Given the wildly inaccurate description of the TANF Emergency Fund on the “YouCut” website, the vote to eliminate the program is meaningless. Far from a “backdoor way to undo” welfare reform, the fund has enabled states to expand work-focused programs within TANF despite high unemployment and a weak economy.
Here are the facts:
- The Emergency Fund will enable states to place 186,000 unemployed individuals in subsidized jobs by the end of the summer. It’s the largest subsidized employment effort states have ever taken under TANF, the national block grant created by the 1996 welfare reform law. (More details here and here). A large share of the jobs are in the private sector.
- The claim that the Emergency Fund “incentivizes states to increase their welfare caseloads” is simply wrong. States don’t have to increase their caseloads to qualify for money from the Emergency Fund. In fact, some states whose caseloads have sharply declined despite the recession have used money from the fund to help create subsidized jobs for low-income parents and youth or to provide one-time assistance to families in crisis (such as help paying a back rent or utility bill for a family facing eviction). In addition, states have to contribute 20 percent of the costs.

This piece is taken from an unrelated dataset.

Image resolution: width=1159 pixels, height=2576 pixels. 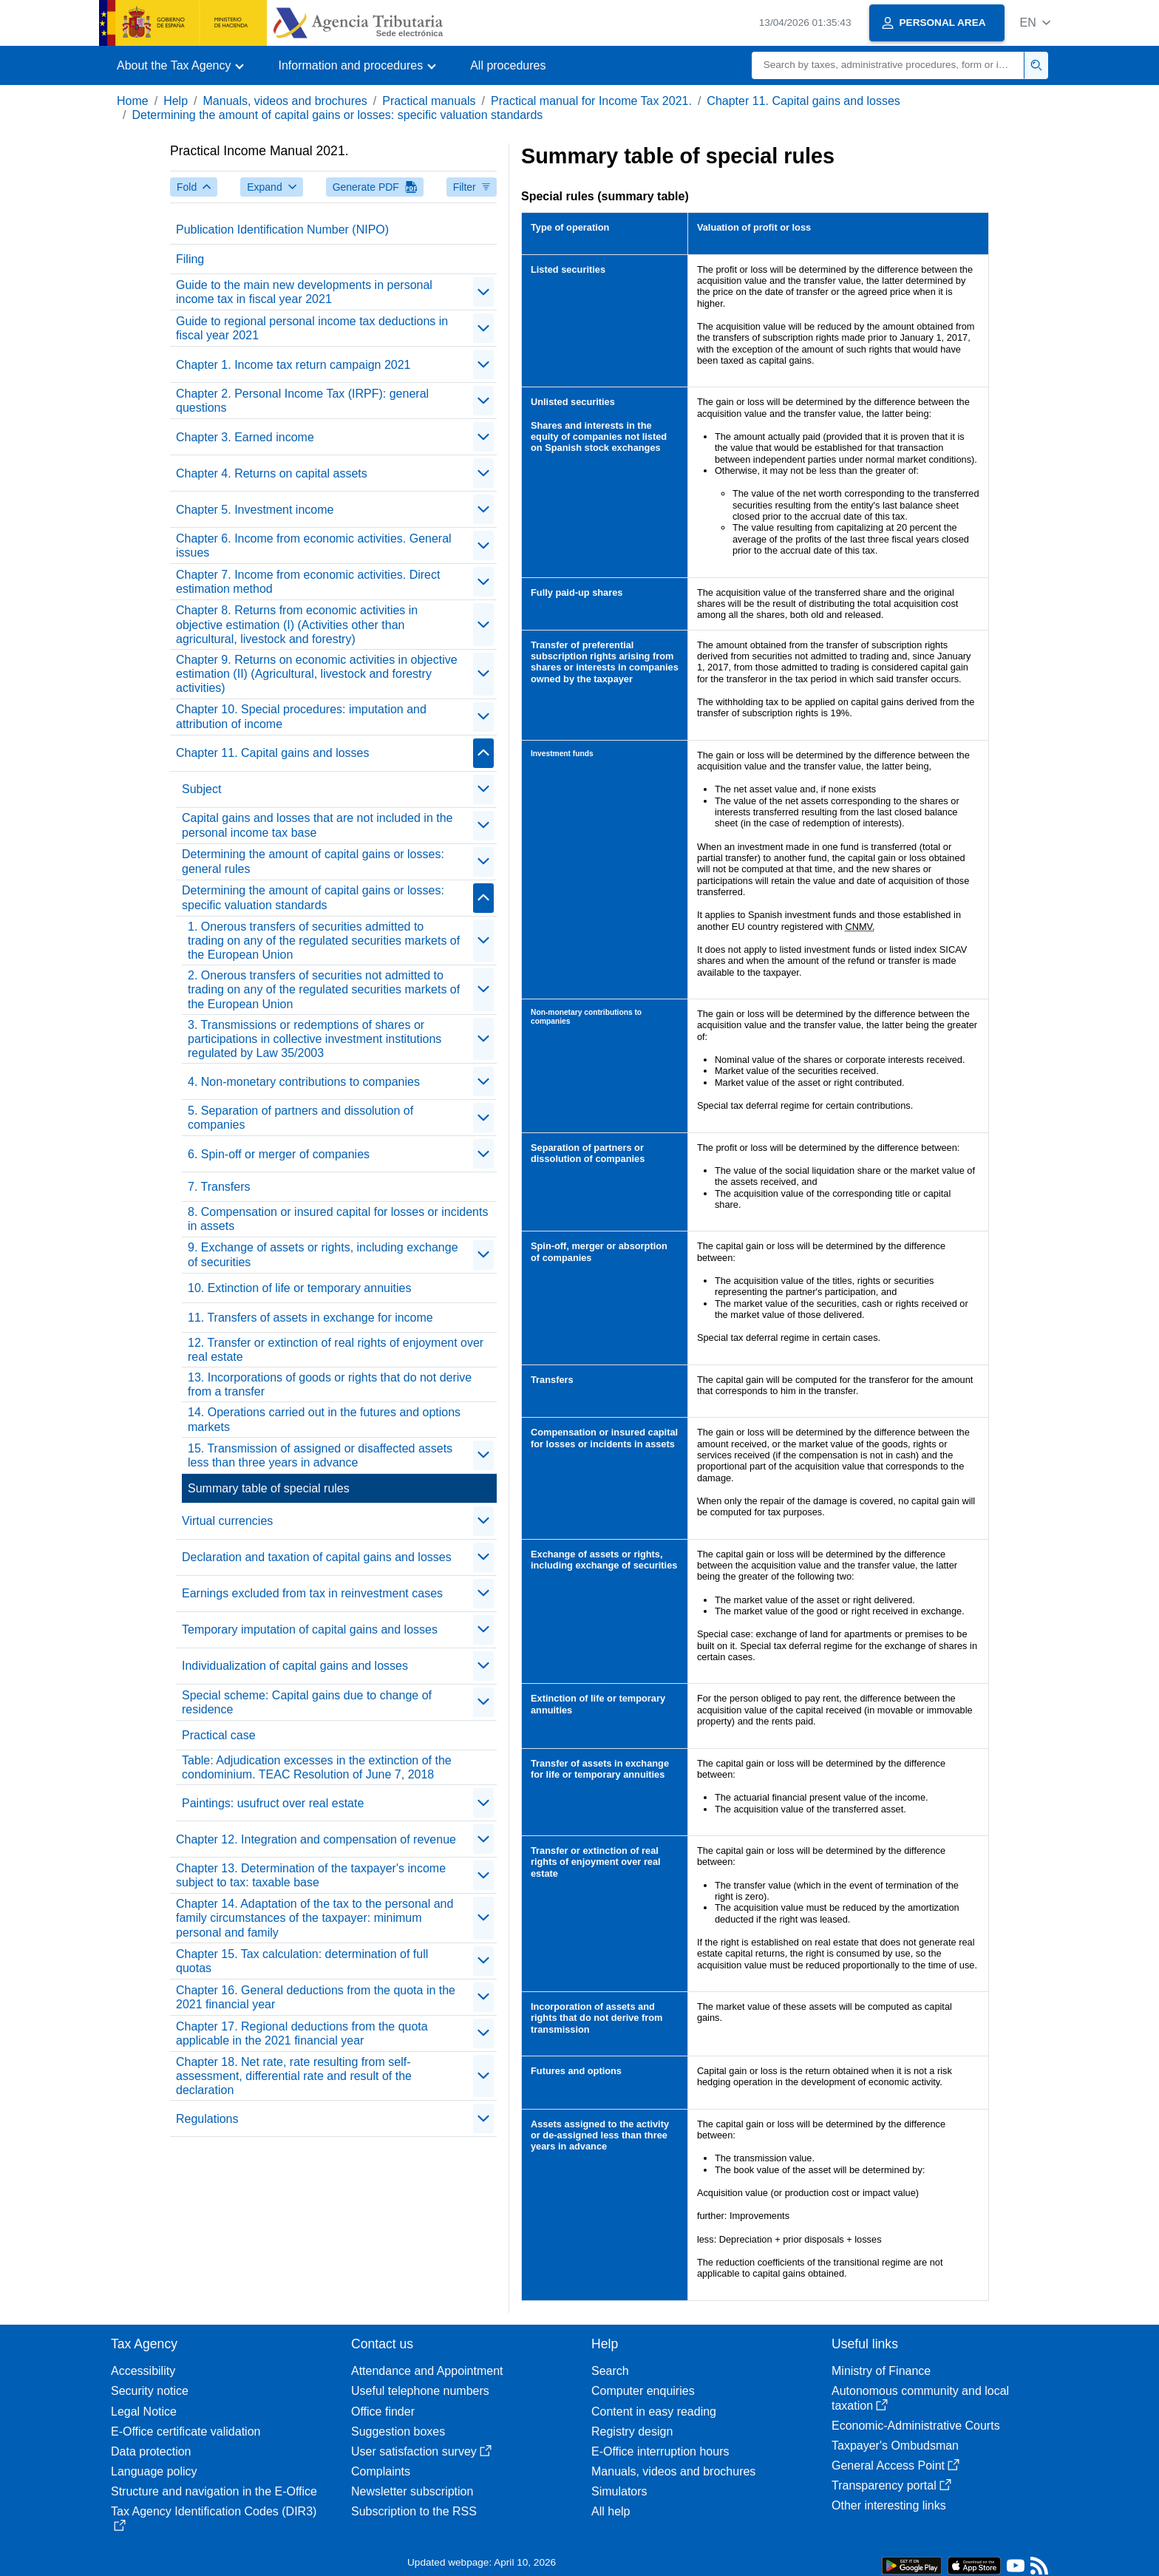 What do you see at coordinates (507, 65) in the screenshot?
I see `All procedures` at bounding box center [507, 65].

- Individuals receiving TANF assistance funded through the Emergency Fund must meet the same stringent work requirements imposed on other TANF recipients. They have 12 weeks to find a job — an extremely difficult task in today’s labor market — after which they must meet their work requirement through other work activities, such as unpaid work. A limited number of recipients may be permitted to pursue short-term education and training.
The nation’s governors know the facts about the TANF Emergency Fund, and that’s why both Democratic and Republican governors — such as Haley Barbour, Governor of Mississippi (and former head of the Republican National Committee) — have called on Congress to extend it.